■ WHAT TO DO ■
Search the data for the word "Investigación" and copy every line that contains it.

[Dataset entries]
--------------------------------------------------

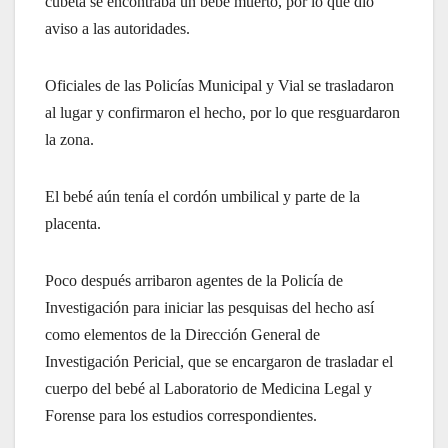
cubeta se encontraba un bebé muerto, por lo que dio
aviso a las autoridades.
Oficiales de las Policías Municipal y Vial se trasladaron
al lugar y confirmaron el hecho, por lo que resguardaron
la zona.
El bebé aún tenía el cordón umbilical y parte de la
placenta.
Poco después arribaron agentes de la Policía de
Investigación para iniciar las pesquisas del hecho así
como elementos de la Dirección General de
Investigación Pericial, que se encargaron de trasladar el
cuerpo del bebé al Laboratorio de Medicina Legal y
Forense para los estudios correspondientes.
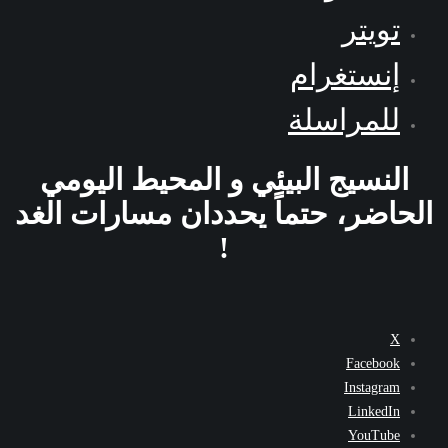
تويتر
إنستغرام
للمراسلة
النسيج البيئي و المحيط اليومي
الحاضر، حتماً يحددان مسارات الغد
!
X
Facebook
Instagram
LinkedIn
YouTube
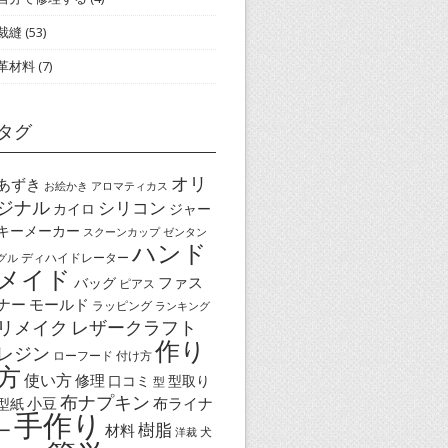
裁縫
(53)
革材料
(7)
タグ
オリ
あずき
お絵かき
アロマティカス
ジナル
シリコン
カイロ
ジャー
キーメーカー
スクーンカップ
ゼンタン
ハンド
ディハイドレーター
グル
メイド
ファス
バッグ
ピアス
ナー
モールド
ラッピング
ランキング
リメイク
レザークラフト
作り
レジン
ローフード
付け方
方
使い方
修理
口コミ
型取り
型
布ナプキン
小豆
布ライナ
型紙
手作り
樹脂
ー
材料
犬
洋裁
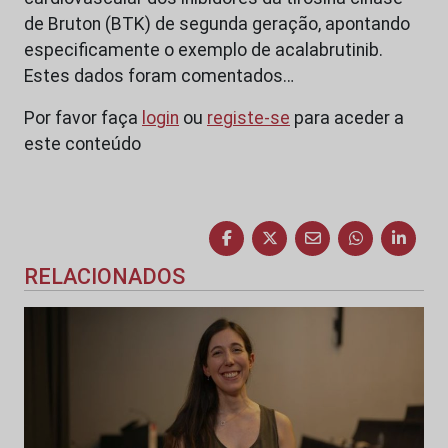
de Bruton (BTK) de segunda geração, apontando
especificamente o exemplo de acalabrutinib.
Estes dados foram comentados…
Por favor faça
login
ou
registe-se
para aceder a
este conteúdo
RELACIONADOS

--------------------------------------------------

■ SOLUTION TO THE PROBLEM ■
Investigación para iniciar las pesquisas del hecho así
Investigación Pericial, que se encargaron de trasladar el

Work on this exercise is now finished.